The paper proposes a novel conditional generative modeling approach using diffusion models for offline model-based optimization (MBO). The method constructs synthetic trajectories toward high-scoring regions, trains a conditional diffusion model, and samples multiple trajectories to explore and select high-fidelity designs.

优点

  1. Introduces a new approach to generating trajectories that consistently move towards high-scoring regions.
  2. Leverages the powerful capabilities of diffusion models to handle complex and high-dimensional data.
  3. The method utilizes classifier-free guidance and context conditioning during the sampling process, enhancing the exploration of high-scoring regions.

缺点

  1. The authors have adopted the Diffusion model for offline model-based optimization, which is a current trending approach. It is recommended that the authors emphasize their unique contributions and clarify the distinctions between their method and previous approaches.
  2. The model filters candidates through a trained proxy model. The authors should elaborate on how data handling is managed during experiments to ensure that there is no label leakage and discuss whether the comparisons with other models are conducted fairly.
  3. The authors should provide a more detailed description and discussion of the experimental results.

问题

Please see weaknesses

局限性

n/a

作者回复

Thank you for the positive feedback and further suggestions that could enhance our manuscript.

(Weakness 1) The authors have adopted the Diffusion model for offline model-based optimization, which is a current trending approach. It is recommended that the authors emphasize their unique contributions and clarify the distinctions between their method and previous approaches.

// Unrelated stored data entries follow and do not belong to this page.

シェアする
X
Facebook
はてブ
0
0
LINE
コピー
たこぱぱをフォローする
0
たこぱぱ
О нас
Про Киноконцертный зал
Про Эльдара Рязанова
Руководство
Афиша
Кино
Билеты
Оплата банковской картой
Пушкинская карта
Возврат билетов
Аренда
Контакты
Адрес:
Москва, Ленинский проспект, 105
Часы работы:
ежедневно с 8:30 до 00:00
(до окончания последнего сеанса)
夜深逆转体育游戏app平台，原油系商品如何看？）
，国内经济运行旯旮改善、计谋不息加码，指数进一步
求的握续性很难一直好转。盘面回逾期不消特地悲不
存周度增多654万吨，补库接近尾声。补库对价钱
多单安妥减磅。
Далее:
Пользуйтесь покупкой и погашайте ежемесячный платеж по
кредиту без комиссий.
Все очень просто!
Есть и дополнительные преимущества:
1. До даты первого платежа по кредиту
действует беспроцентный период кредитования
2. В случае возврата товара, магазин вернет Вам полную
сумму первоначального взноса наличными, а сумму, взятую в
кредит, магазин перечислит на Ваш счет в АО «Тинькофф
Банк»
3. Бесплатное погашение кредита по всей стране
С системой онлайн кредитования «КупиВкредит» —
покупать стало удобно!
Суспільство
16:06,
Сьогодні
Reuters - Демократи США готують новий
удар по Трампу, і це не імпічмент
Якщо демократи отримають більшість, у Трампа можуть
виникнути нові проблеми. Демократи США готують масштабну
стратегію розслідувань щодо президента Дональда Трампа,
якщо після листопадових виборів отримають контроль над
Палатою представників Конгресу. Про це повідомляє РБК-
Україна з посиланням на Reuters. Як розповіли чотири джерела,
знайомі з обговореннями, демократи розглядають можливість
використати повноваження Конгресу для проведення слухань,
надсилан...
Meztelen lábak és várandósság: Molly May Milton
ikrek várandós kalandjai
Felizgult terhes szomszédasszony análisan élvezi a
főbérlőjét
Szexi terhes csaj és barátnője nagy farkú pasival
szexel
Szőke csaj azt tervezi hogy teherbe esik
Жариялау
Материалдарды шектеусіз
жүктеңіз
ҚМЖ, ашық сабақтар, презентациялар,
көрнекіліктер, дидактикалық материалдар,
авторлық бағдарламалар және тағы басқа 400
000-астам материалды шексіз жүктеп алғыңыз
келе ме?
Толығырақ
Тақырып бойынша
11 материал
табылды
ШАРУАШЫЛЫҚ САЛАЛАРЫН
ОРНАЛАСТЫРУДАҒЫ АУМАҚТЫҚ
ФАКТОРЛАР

We acknowledge that several concurrent works adopt diffusion models for offline model-based optimization. DDOM [1] is the pioneering work utilizing diffusion models for offline MBO. Following DDOM, DEMO [2] trains a diffusion model to match a pseudo-target distribution constructed by gradient ascent and uses the model to edit designs in the offline dataset. Diff-Opt [3] considers a constrained optimization setting and introduces a two-stage framework that begins with a guided diffusion process for warm-up, followed by a Langevin dynamics stage for further correction. Diff-BBO [4] measures the uncertainty of generated designs to select the optimal target value for conditioning the diffusion model.

Our method uniquely distinguishes itself from prior and concurrent works by using diffusion models to generate trajectories toward high-scoring regions, learning to improve solutions from the dataset. While we mention this part in the related work section, we will modify the manuscript to emphasize our unique contributions in the introduction.

(Weakness 2) The model filters candidates through a trained proxy model. The authors should elaborate on how data handling is managed during experiments to ensure that there is no label leakage and discuss whether the comparisons with other models are conducted fairly.

In the filtering stage, we train our proxy model with only offline datasets for fair comparison.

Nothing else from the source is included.